Other Performance Considerations

NVIDIA Jetson platforms are designed to be configurable for different power and performance needs. By default, the NVIDIA AGX Orin comes configured with "medium" performance and power settings which can be changed with the nvpmodel utility. For more details on this utility, see the NVIDIA Jetson Linux Developer Guide.

MAXN Power Mode

If your environment supports higher power draw and heat output from the NVIDIA AGX Orin, you can use the command below to set the power mode to "MAXN" (or "unlimited") for better compute performance:

sudo nvpmodel -m 0

For more information on available modes, power consumption, and clock frequencies, refer to the NVIDIA Jetson Linux Developer Guide.

Jetson Clocks

Even when using "MAXN" power mode, the clock frequencies configured for each chip or accelerator are defined as ranges. When running real-time applications on these platforms, the delays introduced when scaling clock frequencies can cause "hitches" or momentary latencies. To alleviate this, NVIDIA provides another utility called jetson_clocks which pins each chip's or accelerator's frequency to the max frequency in its range. However, the configuration changes that jetson_clocks applies are not persistent across reboots. In order to apply jetson_clocks' changes on each boot, a systemd service can be used.
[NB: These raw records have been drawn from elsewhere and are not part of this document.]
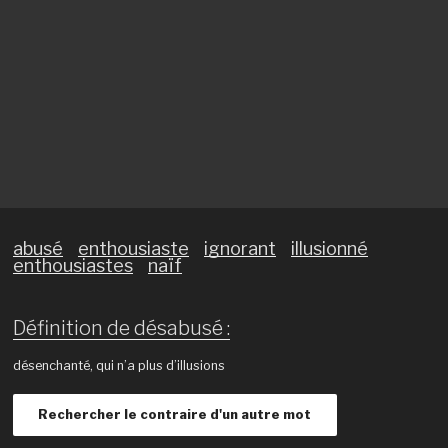
abusé
enthousiaste
ignorant
illusionné
enthousiastes
naïf
Définition de désabusé :
désenchanté, qui n’a plus d’illusions
Rechercher le contraire d'un autre mot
To create this service, create the file /etc/systemd/system/jetson-clocks.service using sudo and a terminal editor such as vim or nano and populate it with the following text:

[Unit]
Description=Jetson Clocks Service
After=multi-user.target

[Service]
Type=oneshot
ExecStart=/usr/bin/jetson_clocks
RemainAfterExit=true

[Install]
WantedBy=multi-user.target

Then, to enable the service to start on boot, run sudo systemctl enable jetson-clocks.service. To enable the service immediately, run sudo systemctl start jetson-clocks.service.